30 января. Вынырнул из некрасовской корректуры! Кончил Мюнхгаузена. Прибежала Мурка:

— Дай Моньдондынь! (Мойдодыр)

Третьего дня был у Розинера, встретился там с Сытиным. Бессмертный человек. Ласков до сладости. Смеется каждой моей шутке. «Обожаемый сотрудник наш»; и опять на лице выражение хищное. Опять он затеял какие-то дела. Это странно: служит он просвещению бескорыстно — а лицо у него хищное, и вся его шайка (или «плеяда») — все были хищные: Дорошевич, Руманов, Григорий Петров — все становились какими-то ястребами — и был им свойствен какой-то особенный сытинский хищный азарт! Размашисты были так, что страшно — в телеграммах, выпивках, автомобилях, женщинах. И теперь, когда я сидел у Розинера — рядом с этим великим издателем, который кланялся (как некогда Смирдин) и несколько раз говорил: «я что! я ничтожество!», я чувствовал, что его снова охватил великий ястребиный восторг.

И опять за ним ухаживают, пляшут вокруг него какие-то людишки, а он так вежлив, так вежлив, что кажется, вот-вот встанет и пошлет к... матери.

Вчера утром был у Замирайло. На лестнице у него нестерпимо пахнет кислой капустой и кошками. Он в сюртуке, подпоясан кушаком, красив и ясен. С радостью взялся иллюстрировать мои сказки. Руки в копоти — топит печку. В комнате шесть градусов. Пыль. На стене гравюра Дорэ («суховато», говорит он; «но ведь Дорэ не был гравер») и два подлинных рисунка Дорэ (пейзаж в красках и карандашный рисунок), лупа на каком-то стержне и дешевая лубочная картинка о вреде пьянства. «Очень мне нравится,— говорит он,— сколько народу и как скомпоновано». У него на столе недоконченный (и очень скверный) рисунок, дама с господином, вроде Евг. Онегина. Это иллюстрации, заказанные ему издательством «Красный путь» (!) — к роману Анатоля Франса «Боги жаждут». «Черт возьми, не люблю я Франса — делаю против воли — за ради денег». Я поговорил с ним о Щекотихиной. «Да, ей Билибин присылал такие теплые письма и телеграммы, что в Питере становилась оттепель: все начинало таять. Вот она вчера уехала, и сегодня впервые — мороз!6(Вчера действительно было впервые 10 градусов, а до сих пор погода — как на масленицу: тает и слякотно.)

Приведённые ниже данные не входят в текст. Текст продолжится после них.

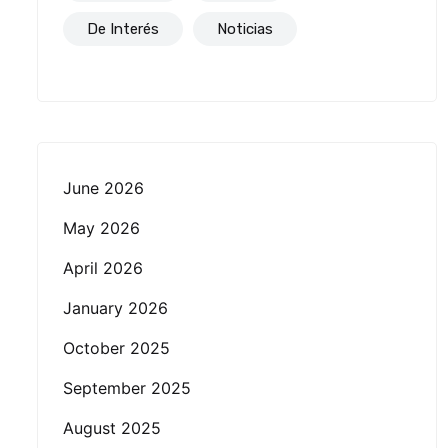
De Interés
Noticias
June 2026
May 2026
April 2026
January 2026
October 2025
September 2025
August 2025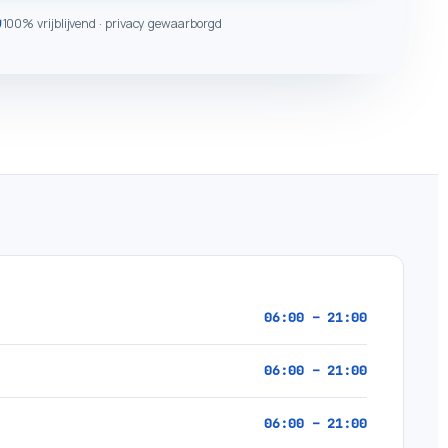
100% vrijblijvend · privacy gewaarborgd
06:00 – 21:00
06:00 – 21:00
06:00 – 21:00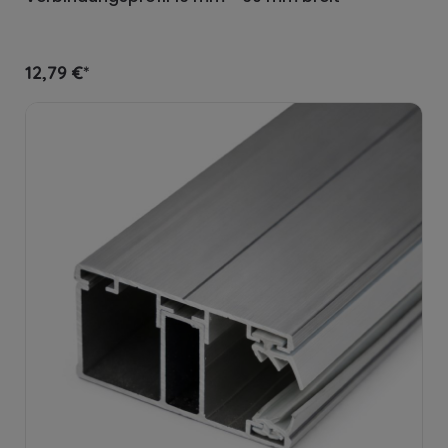
12,79 €*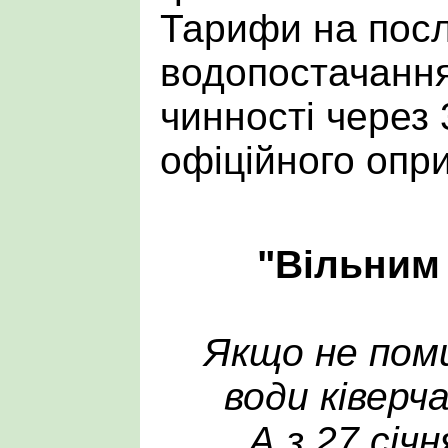
Тарифи на пос
водопостачанн
чинності через 3
офіційного опр
"Вільним
Якщо не поми
води ківерч
А з 27 січ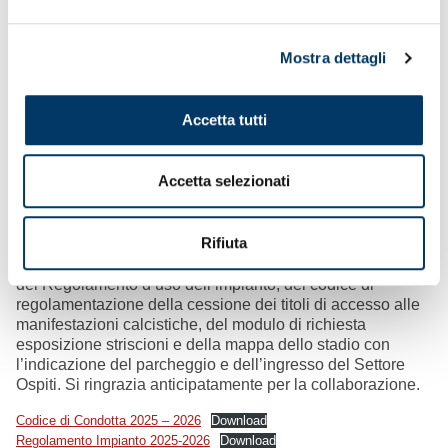
materiale da tifo all’Allianz Stadium, entro i termini fissati
dalle vigenti disposizioni, possono essere formalizzate alla
mail
richiesta.striscioni@juventus.com
.
Mostra dettagli
Nel caso di utilizzo di striscioni già inseriti nell’albo
nazionale pubblicato sul sito dell’O.N.M.S., non è
necessaria la richiesta dell’autorizzazione, ma permane
Accetta tutti
l’obbligo di comunicazione alla squadra ospitante, anche
per tramite dello SLO.
Accetta selezionati
Per ogni ulteriore informazione è possibile consultare il
sito ufficiale di Juventus Football Club:
https://www.juventus.com/it/regolamenti
.
Rifiuta
Ai partecipanti alla trasferta è richiesto di prendere visione
del Regolamento d’uso dell’impianto, del codice di
regolamentazione della cessione dei titoli di accesso alle
manifestazioni calcistiche, del modulo di richiesta
esposizione striscioni e della mappa dello stadio con
l’indicazione del parcheggio e dell’ingresso del Settore
Ospiti. Si ringrazia anticipatamente per la collaborazione.
Codice di Condotta 2025 – 2026
Download
Regolamento Impianto 2025-2026
Download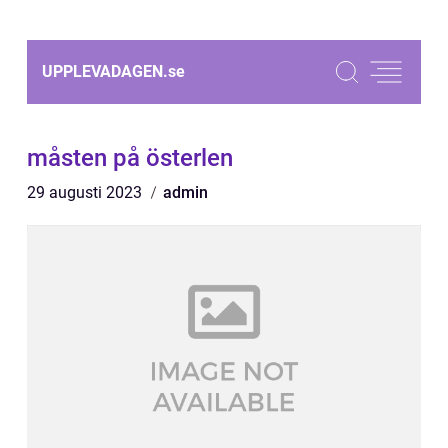
UPPLEVADAGEN.
se
måsten på österlen
29 augusti 2023
admin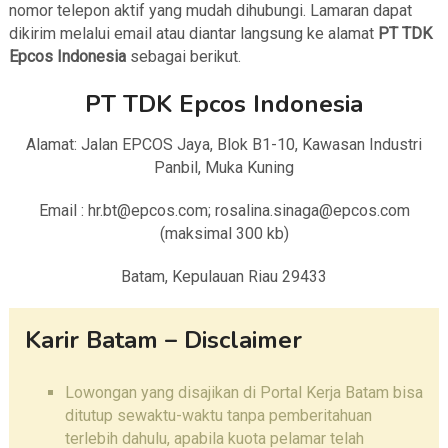
nomor telepon aktif yang mudah dihubungi. Lamaran dapat
dikirim melalui email atau diantar langsung ke alamat
PT TDK
Epcos Indonesia
sebagai berikut.
PT TDK Epcos Indonesia
Alamat: Jalan EPCOS Jaya, Blok B1-10, Kawasan Industri
Panbil, Muka Kuning
Email : hr.bt@epcos.com; rosalina.sinaga@epcos.com
(maksimal 300 kb)
Batam, Kepulauan Riau 29433
Karir Batam – Disclaimer
Lowongan yang disajikan di Portal Kerja Batam bisa
ditutup sewaktu-waktu tanpa pemberitahuan
terlebih dahulu, apabila kuota pelamar telah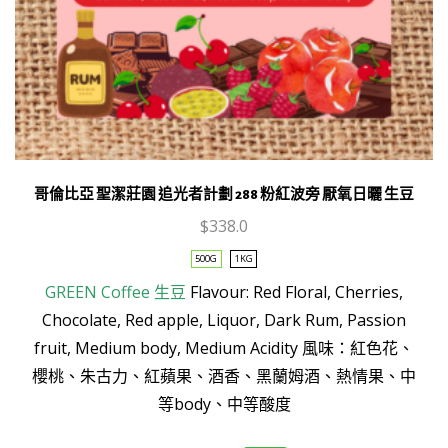
哥倫比亞 聖潔莊園 追光者計劃 288 粉紅波旁 厭氧日曬 生豆
$
338.0
500G
1KG
GREEN Coffee
生豆
Flavour: Red Floral, Cherries,
Chocolate, Red apple, Liquor, Dark Rum, Passion
This
fruit, Medium body, Medium Acidity
風味：紅色花、
product
櫻桃、朱古力、紅蘋果、酒香、黑蘭姆酒、熱情果、中
has
等body、中等酸度
multiple
variants.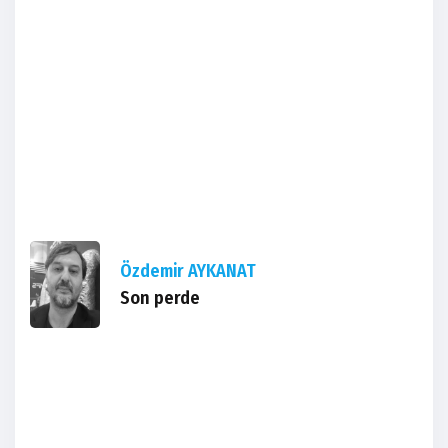
Özdemir AYKANAT
Son perde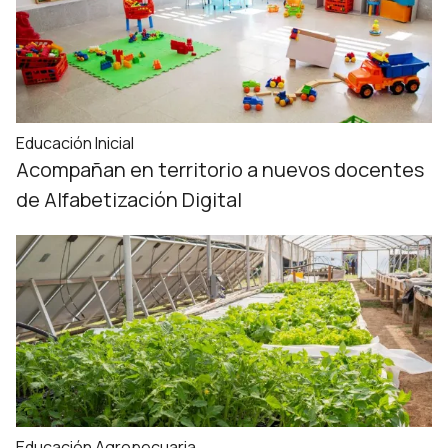
Educación Inicial
Acompañan en territorio a nuevos docentes
de Alfabetización Digital
Educación Agropecuaria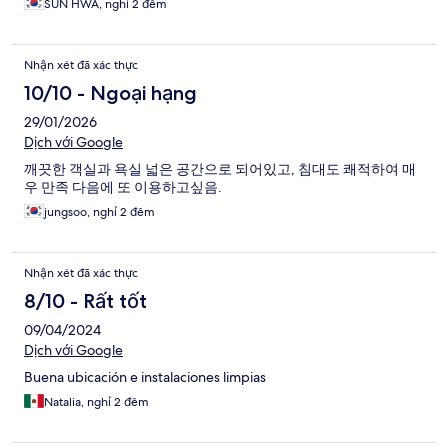
SUN HWA, nghỉ 2 đêm
Nhận xét đã xác thực
10/10 - Ngoại hạng
29/01/2026
Dịch với Google
깨끗한 객실과 욕실 넓은 공간으로 되어있고, 침대도 쾌적하여 매
우 만족 다음에 또 이용하고싶음.
jungsoo, nghỉ 2 đêm
Nhận xét đã xác thực
8/10 - Rất tốt
09/04/2024
Dịch với Google
Buena ubicación e instalaciones limpias
Natalia, nghỉ 2 đêm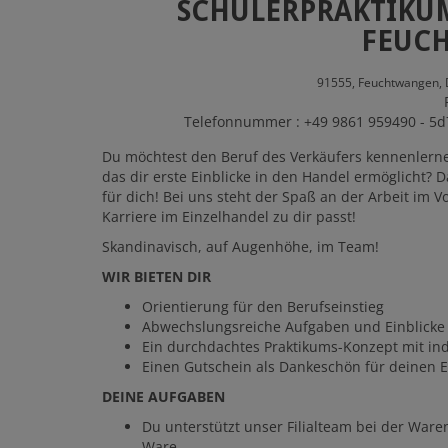
SCHÜLERPRAKTIKUM
FEUC
91555,
Feuchtwangen,
Telefonnummer : +49 9861 959490 - 5d
Du möchtest den Beruf des Verkäufers kennenlern
das dir erste Einblicke in den Handel ermöglicht? 
für dich! Bei uns steht der Spaß an der Arbeit im
Karriere im Einzelhandel zu dir passt!
Skandinavisch, auf Augenhöhe, im Team!
WIR BIETEN DIR
Orientierung für den Berufseinstieg
Abwechslungsreiche Aufgaben und Einblicke
Ein durchdachtes Praktikums-Konzept mit ind
Einen Gutschein als Dankeschön für deinen E
DEINE AUFGABEN
Du unterstützt unser Filialteam bei der War
Ware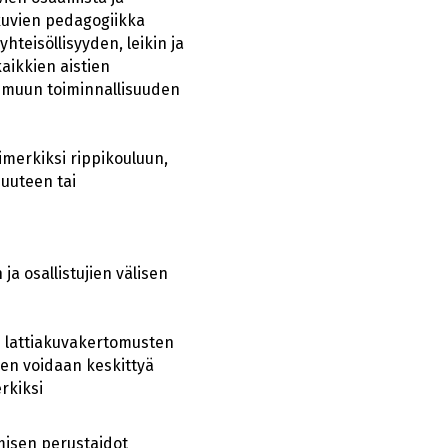
kuvien pedagogiikka
teisöllisyyden, leikin ja
aikkien aistien
a muun toiminnallisuuden
merkiksi rippikouluun,
suuteen tai
ja osallistujien välisen
 lattiakuvakertomusten
puen voidaan keskittyä
erkiksi
misen perustaidot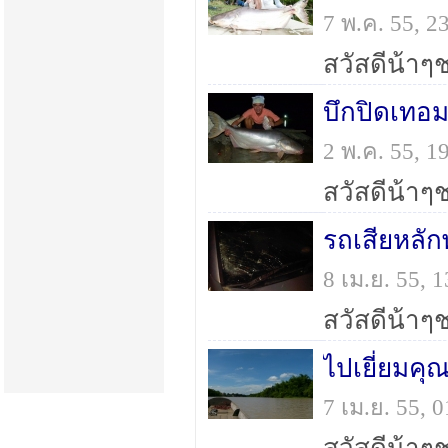
7 พ.ค. 55, 
บึกปิดเทอ
2 พ.ค. 55, 
รถเสียหลั
8 เม.ย. 55,
ไปเยี่ยมคุ
7 เม.ย. 55,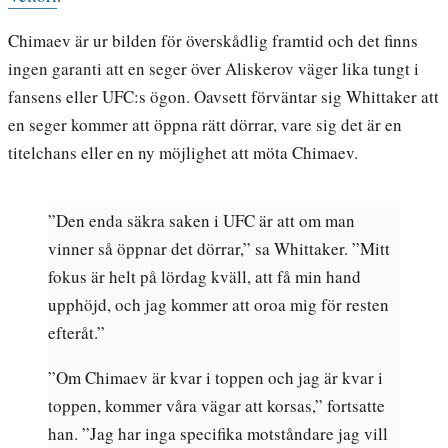
Chimaev är ur bilden för överskådlig framtid och det finns
ingen garanti att en seger över Aliskerov väger lika tungt i
fansens eller UFC:s ögon. Oavsett förväntar sig Whittaker att
en seger kommer att öppna rätt dörrar, vare sig det är en
titelchans eller en ny möjlighet att möta Chimaev.
”Den enda säkra saken i UFC är att om man
vinner så öppnar det dörrar,” sa Whittaker. ”Mitt
fokus är helt på lördag kväll, att få min hand
upphöjd, och jag kommer att oroa mig för resten
efteråt.”
”Om Chimaev är kvar i toppen och jag är kvar i
toppen, kommer våra vägar att korsas,” fortsatte
han. ”Jag har inga specifika motståndare jag vill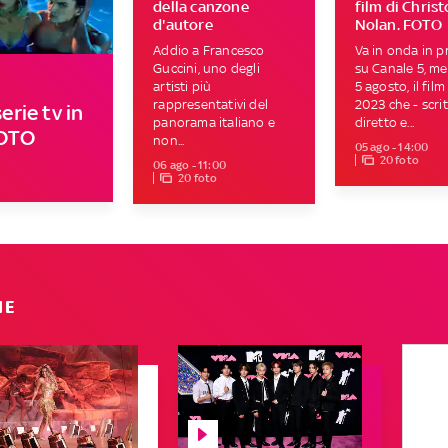
della canzone
film di Chris
d'autore
Nolan. FOTO
Addio a Francesco
Va in onda in p
Guccini, uno degli
su Canale 5, me
artisti più
5 agosto, il film
rappresentativi del
2023 che - scrit
erie tv in
panorama italiano e
diretto e...
FOTO
non...
05 ago - 14:00
20 foto
06 ago - 11:00
20 foto
IE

Сегодня Замирайло был у Клячко и принял заказ. Его так увлекли мои сказки, что, по его словам, он уже в трамвае по дороге сюда — рисовал на стекле танцующего Кита. <...>

Вчера пела Зеленая в Балаганчике:

Говорять, в Америке

Ни во что не верують.

Молоко они не доют,

А в жестянках делають.

_________

Сяду я в автомобиль

На четыре места —

Я уж больше не шофер —

Председатель треста.

_________

В Балаганчике пою,

Дело не мудреное,

Никто замуж не береть,

Говорять: Зеленая.

_________

Были гости у меня,

Человечков двести.

А потом они ушли

С обстановкой вместе.

_________

Есть калоши у меня,

Пригодятся к лету,

А по совести сказать:

У меня их нету.

Но в театре мало народу. Актеры шутят через силу. Все как будто только и ждут, чтобы скорее уйти. Как будто за кулисами у них серьезная печаль, а пред публикой, перед гостями, они должны to keep appearance*. Замирайло сказал мне третьего дня: «Нет, знаете, я отдам Клячко то, что обещал, потому что я ненавижу заказанные мне вещи и не хочу хранить их дома. А вам изготовлю что-нибудь из головы». Про Дорэ: «Жаль, что он умер, не дождался меня. Если бы он был жив, я бы его разыскал, пошел бы к нему». Лупы у него на рычагах для гравюры. <...>

* Соблюдать приличия (англ.).

Февраль 12, понедельник. Над Сингом моя работа была особенно докучна и трудна. Ни одной книжки о Синге найти невозможно в Питере, поэтому, соображая время постановки его пьес, я рылся в старых номерах «Acade [нрзб.]» и «Athenaeum'a», отыскивая крошечные и беглые рецензии о «Playboy'e». Так как иностранный отдел Публ. Библиотеки заперт, я был вынужден сидеть в канцелярии, людной и шумной, и перелистывать журналы страница за страницей, примостившись у окна. В журналах по большей части не было оглавлений — и уходило часа 2 на то, чтобы разыскать нужные строки. Так я собирал матерьял. Потом началось писание — о, какое трудное! У меня и сейчас сохраняются три статьи, которые я забраковал — только четвертая хоть немного удовлетворила меня. И что же! напечатали ее таким мелким шрифтом, что читать нельзя было. Тихонов велел перебрать. Перебрали. Вдруг из Москвы бумага: «Так как Чуковский выражает свои собственные мысли—выбросить предисловие». Еду в Москву бороться—за что? с кем? Признаюсь, меня больше всего уязвило не то, что пропала моя долгая работа, а то, что какой-то безграмотный писарь, тупица, самодовольный хам — смеет третировать мою старательную и трудно давшуюся статью, как некоторый хлам, которым он волен распоряжаться как вздумает:

«Первую часть предисловия Чуковского (гл. I и II), содержащую ценные фактические данные о жизни и об отзывах англ. печати о произв. Синга, оставить, выпустить последний абзац первого столбца. В остальной же части предисловия Ч. выражает свой собственный взгляд на творчество автора. Его анализ — извращенно-индивидуалистический. Признавая «всечеловеческое значение (чего?) и отрицая социальные мотивы творчества, Ч. приписывает Сингу «логику безумия» и оправдание «мировой чепухи». Ч. отрицает совершенно тон иронии у автора в изображении быта ирландского крестьянина. Чуковский выдает талантливое изображение автором ограниченности и тупости ирландских фермеров и кабатчиков как выражение талантливости, богатства натур.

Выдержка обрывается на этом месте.